US Senators Introduce ‘Privacy Bill of Rights’ in Wake of Facebook Data-Harvesting Scandal

Posted on Apr 12, 2018 by Josiah Wilmoth
privacy bill of rights

Two US senators have introduced a bill that seeks to establish a “privacy bill of rights” for American consumers and prohibit social media platforms and other websites from sharing or selling personal data without explicit user consent.

The Customer Online Notification for Stopping Edge-provider Network Transgressions (CONSENT) Act, sponsored by Senators Edward J. Markey (D-Mass.) and Richard Blumenthal (D-Conn.), mandates that the Federal Trade Commission (FTC) establish and maintain privacy protections for customers of “edge providers” like Facebook and Google.

“America deserves a privacy bill of rights that puts consumers, not corporations, in control of their personal, sensitive information,” said Sen. Markey in a statement. “The avalanche of privacy violations by Facebook and other online companies has reached a critical threshold, and we need legislation that makes consent the law of the land.”

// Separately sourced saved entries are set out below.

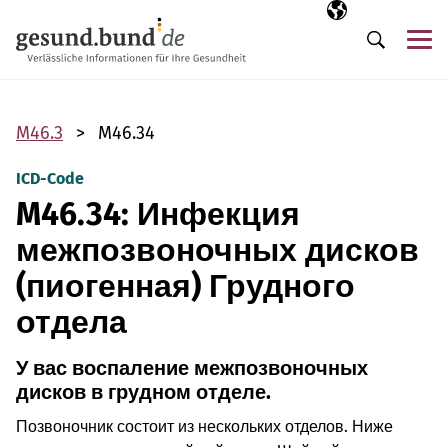
Пропустить навигацию
Выбранный язы
RU
М
Поиск
M46.3
M46.34
ICD-Code
M46.34: Инфекция
межпозвоночных дисков
(пиогенная) Грудного
отдела
У вас воспаление межпозвоночных
дисков в грудном отделе.
Позвоночник состоит из нескольких отделов. Ниже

Specifically, the CONSENT Act would force edge providers to “obtain opt-in consent from a customer to use, share, or sell the sensitive proprietary information of the customer,” and they would not be allowed to bar users from services for refusing to agree to the opt-in provisions.

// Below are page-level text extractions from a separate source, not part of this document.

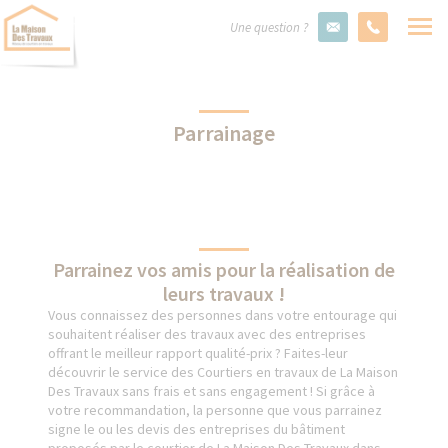
Une question ?
Parrainage
Parrainez vos amis pour la réalisation de
leurs travaux !
Vous connaissez des personnes dans votre entourage qui
souhaitent réaliser des travaux avec des entreprises
offrant le meilleur rapport qualité-prix ? Faites-leur
découvrir le service des Courtiers en travaux de La Maison
Des Travaux sans frais et sans engagement ! Si grâce à
votre recommandation, la personne que vous parrainez
signe le ou les devis des entreprises du bâtiment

Protected data would include a broad swath of content, including personal information, information about family members, health information, Social Security numbers and financial information, geolocation data, communications data and call details, browsing and application usage history, and any other personal information the FTC classifies as sensitive.

Additionally, providers would be required to inform users about any collection, use, or sharing of their personal information.

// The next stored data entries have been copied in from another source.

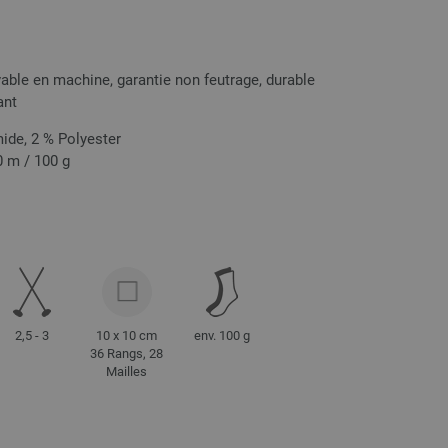
able en machine, garantie non feutrage, durable
ant
ide, 2 % Polyester
0 m / 100 g
2,5 - 3
10 x 10 cm
env. 100 g
36 Rangs, 28
Mailles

The timing of the bill’s introduction — April 10 — was scheduled to correlate with Facebook CEO Mark Zuckerberg’s Capitol Hill testimony on the social media conglomerate’s numerous abuses of user privacy, the latest of which being that it shared the private data of 87 million Facebook users with a political consulting firm.

“Our privacy bill of rights is built on a simple philosophy that will return autonomy to consumers: affirmative informed consent,” said Sen. Blumenthal. “Consumers deserve the opportunity to opt in to services that might mine and sell their data – not to find out their personal information has been exploited years later.”

As Ars Technica notes, the CONSENT Act in its present form would place stricter rules on edge providers than those to which internet service providers (ISPs) themselves must submit currently submit. Lawmakers have previously proposed placing similar opt-in requirements on ISPs, but industry lobby groups have resisted their passage.